>>>
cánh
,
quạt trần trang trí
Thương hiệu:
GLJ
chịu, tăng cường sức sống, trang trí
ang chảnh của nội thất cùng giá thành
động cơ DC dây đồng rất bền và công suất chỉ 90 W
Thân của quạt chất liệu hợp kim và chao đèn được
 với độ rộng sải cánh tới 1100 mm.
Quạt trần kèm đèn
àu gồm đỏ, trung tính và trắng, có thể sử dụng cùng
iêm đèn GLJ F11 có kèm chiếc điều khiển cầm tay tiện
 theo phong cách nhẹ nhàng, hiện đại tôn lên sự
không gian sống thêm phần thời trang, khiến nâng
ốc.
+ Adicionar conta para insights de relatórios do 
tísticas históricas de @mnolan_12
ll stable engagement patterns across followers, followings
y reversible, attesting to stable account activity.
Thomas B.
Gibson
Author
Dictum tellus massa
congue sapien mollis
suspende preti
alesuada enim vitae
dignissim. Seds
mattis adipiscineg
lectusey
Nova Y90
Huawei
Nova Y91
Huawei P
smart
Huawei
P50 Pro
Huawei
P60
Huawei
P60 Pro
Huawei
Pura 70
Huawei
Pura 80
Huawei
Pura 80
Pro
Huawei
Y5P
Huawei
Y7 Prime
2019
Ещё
<<<
>>>
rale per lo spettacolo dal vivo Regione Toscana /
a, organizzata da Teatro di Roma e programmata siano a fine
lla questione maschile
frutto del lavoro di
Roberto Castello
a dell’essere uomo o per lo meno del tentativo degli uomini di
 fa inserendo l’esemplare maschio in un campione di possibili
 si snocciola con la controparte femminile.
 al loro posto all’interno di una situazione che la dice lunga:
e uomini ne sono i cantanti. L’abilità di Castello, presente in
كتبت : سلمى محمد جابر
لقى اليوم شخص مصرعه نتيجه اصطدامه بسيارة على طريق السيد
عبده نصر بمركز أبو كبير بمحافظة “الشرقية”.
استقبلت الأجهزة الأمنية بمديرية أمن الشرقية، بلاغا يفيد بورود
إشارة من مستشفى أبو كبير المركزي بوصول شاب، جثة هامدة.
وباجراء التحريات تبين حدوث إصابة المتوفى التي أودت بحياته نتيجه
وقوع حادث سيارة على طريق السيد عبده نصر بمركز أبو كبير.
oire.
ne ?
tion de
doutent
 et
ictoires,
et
<<<
WHAT IS EXPECTED: Count every line of the listing holding the string "السيد". Reply with the total alone.

OUTPUT FOR THIS TASK: 2